Istilah ṣaum (صوم), yang lazim diterjemahkan sebagai puasa, juga menyimpan kekayaan makna. Secara semantik, ia tidak terbatas pada menahan makan dan minum, tetapi mencakup tindakan menahan diri secara umum. Dalam Al-Qur’an, kata ini digunakan untuk menggambarkan sikap menahan diri dari berbicara, sebagaimana dalam kisah Maryam (QS. Maryam: 26). Dimensi ini menunjukkan bahwa puasa memiliki aspek linguistik yang kuat: mengendalikan ujaran, menjaga etika komunikasi, dan menyaring kata sebelum diucapkan. Dalam praktik sehari-hari, hal itu berarti menghindari komentar sinis, menahan diri dari gosip, serta tidak mudah meluapkan amarah dalam percakapan. Ramadhan, dengan demikian, dapat dipahami sebagai momentum “puasa bahasa” yang menuntut kedewasaan dalam bertutur.
Dalam perspektif pragmatik, kualitas puasa tidak hanya diukur dari tindakan fisik, tetapi juga dari tindak tutur dan perilaku sosial yang menyertainya. Al-Qur’an menegaskan bahwa puasa bertujuan membentuk ketakwaan (QS. Al-Baqarah: 183), sebuah kualitas moral yang tercermin dalam sikap dan ucapan. Dalam hadis disebutkan bahwa siapa yang tidak meninggalkan perkataan dusta, maka Allah tidak membutuhkan ia meninggalkan makan dan minumnya. Pesan ini menegaskan bahwa bahasa memiliki dimensi etis. Ujaran bukan sekadar bunyi atau rangkaian kata, melainkan tindakan sosial yang dapat melukai, membangun, atau menginspirasi. Karena itu, Ramadhan menjadi latihan kolektif untuk membangun kesantunan berbahasa dan komunikasi yang lebih empatik.

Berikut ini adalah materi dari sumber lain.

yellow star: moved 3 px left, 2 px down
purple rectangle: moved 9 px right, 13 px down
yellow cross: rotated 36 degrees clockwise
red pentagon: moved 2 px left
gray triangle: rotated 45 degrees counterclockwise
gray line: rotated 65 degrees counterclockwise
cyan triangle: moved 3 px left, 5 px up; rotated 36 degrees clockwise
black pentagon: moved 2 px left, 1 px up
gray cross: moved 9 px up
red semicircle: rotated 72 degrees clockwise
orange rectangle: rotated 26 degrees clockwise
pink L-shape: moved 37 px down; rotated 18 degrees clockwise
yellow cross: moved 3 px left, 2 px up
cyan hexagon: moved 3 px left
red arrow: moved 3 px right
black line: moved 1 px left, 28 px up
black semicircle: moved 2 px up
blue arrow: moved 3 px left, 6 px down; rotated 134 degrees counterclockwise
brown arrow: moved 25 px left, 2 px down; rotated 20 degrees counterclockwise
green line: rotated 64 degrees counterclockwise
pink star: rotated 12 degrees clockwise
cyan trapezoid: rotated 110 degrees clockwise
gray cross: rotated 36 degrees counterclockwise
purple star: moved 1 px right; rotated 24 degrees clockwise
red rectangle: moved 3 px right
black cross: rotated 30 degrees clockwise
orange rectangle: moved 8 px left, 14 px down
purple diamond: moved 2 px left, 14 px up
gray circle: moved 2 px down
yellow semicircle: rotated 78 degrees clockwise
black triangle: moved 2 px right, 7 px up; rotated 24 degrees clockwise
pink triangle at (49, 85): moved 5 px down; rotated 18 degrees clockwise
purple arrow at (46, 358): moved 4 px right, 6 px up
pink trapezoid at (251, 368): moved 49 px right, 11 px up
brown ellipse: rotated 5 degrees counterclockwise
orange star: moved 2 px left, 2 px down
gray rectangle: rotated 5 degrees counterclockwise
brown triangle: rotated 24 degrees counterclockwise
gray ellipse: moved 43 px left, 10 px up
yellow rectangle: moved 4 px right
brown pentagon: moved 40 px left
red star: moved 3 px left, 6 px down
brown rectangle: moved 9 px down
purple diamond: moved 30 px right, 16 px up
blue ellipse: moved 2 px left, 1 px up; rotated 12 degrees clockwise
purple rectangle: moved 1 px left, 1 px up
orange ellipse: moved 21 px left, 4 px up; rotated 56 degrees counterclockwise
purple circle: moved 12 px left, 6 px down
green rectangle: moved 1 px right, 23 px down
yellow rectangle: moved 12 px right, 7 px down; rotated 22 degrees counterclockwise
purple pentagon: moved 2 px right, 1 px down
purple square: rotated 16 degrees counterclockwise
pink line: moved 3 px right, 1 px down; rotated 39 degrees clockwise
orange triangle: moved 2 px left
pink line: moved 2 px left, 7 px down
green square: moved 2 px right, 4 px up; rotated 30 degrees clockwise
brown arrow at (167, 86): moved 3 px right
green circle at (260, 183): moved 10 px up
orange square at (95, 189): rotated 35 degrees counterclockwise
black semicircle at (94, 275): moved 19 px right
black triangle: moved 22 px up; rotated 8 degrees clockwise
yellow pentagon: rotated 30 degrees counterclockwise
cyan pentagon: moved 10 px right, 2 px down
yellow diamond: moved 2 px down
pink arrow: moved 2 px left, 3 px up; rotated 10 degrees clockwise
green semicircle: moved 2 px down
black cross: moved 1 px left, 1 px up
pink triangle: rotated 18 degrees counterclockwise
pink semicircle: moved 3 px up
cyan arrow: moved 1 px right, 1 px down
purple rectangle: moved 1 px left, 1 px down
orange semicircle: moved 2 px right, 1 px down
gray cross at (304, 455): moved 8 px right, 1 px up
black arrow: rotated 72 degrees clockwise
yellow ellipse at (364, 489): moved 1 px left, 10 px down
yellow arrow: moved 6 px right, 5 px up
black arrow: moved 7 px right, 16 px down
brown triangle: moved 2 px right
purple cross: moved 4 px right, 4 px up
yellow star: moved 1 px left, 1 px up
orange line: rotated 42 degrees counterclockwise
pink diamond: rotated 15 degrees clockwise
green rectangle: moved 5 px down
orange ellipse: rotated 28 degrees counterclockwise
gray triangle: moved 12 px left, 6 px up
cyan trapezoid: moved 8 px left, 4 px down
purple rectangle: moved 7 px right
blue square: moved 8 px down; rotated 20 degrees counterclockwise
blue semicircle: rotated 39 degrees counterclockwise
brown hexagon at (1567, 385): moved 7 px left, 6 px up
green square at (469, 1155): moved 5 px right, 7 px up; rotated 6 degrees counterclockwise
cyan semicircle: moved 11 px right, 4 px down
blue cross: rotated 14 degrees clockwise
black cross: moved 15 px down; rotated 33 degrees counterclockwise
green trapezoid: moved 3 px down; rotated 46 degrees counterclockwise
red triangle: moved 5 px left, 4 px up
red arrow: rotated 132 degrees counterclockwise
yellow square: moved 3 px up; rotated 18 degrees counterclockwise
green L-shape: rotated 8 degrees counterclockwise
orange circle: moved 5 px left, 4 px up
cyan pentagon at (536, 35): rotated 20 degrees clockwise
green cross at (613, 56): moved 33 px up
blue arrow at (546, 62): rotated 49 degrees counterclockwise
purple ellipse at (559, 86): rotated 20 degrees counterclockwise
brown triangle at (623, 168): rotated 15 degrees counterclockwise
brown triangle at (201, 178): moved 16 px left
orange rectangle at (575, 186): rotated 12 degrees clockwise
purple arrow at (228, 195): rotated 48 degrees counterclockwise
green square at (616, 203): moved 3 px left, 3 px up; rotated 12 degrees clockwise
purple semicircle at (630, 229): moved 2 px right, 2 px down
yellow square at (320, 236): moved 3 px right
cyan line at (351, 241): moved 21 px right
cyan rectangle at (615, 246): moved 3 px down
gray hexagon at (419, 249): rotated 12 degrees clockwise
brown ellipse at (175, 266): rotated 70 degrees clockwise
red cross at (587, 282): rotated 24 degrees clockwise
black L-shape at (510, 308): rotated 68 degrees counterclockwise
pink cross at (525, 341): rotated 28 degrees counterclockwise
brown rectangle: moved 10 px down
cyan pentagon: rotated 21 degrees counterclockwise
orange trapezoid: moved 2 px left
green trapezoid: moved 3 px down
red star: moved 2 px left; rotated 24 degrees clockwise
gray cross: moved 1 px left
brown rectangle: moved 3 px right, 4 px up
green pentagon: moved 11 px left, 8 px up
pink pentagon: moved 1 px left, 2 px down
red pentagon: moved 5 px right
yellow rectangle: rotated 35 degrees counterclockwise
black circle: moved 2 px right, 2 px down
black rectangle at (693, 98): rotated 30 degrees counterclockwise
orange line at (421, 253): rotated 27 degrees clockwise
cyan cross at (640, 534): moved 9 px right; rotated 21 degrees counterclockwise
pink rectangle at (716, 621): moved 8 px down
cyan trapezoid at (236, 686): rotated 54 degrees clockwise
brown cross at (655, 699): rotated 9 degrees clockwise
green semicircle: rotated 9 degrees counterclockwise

Jika pada tataran bahasa Ramadhan melatih pengendalian diri, maka pada tataran sosial ia membentuk solidaritas yang nyata. Dari sudut pandang sosiolinguistik, terlihat perubahan lanskap bahasa di ruang publik selama bulan ini. Istilah seperti tarawih, tadarus, sahur, dan iftar lebih intens digunakan dalam percakapan sehari-hari. Di media sosial, kutipan ayat, poster dakwah, dan ajakan berbagi tersebar luas. Bahasa agama memperoleh vitalitas baru dan menjadi simbol identitas kolektif. Fenomena ini menunjukkan bahwa bahasa bukan hanya alat komunikasi, tetapi juga medium pembentuk kebersamaan dan pengikat solidaritas sosial.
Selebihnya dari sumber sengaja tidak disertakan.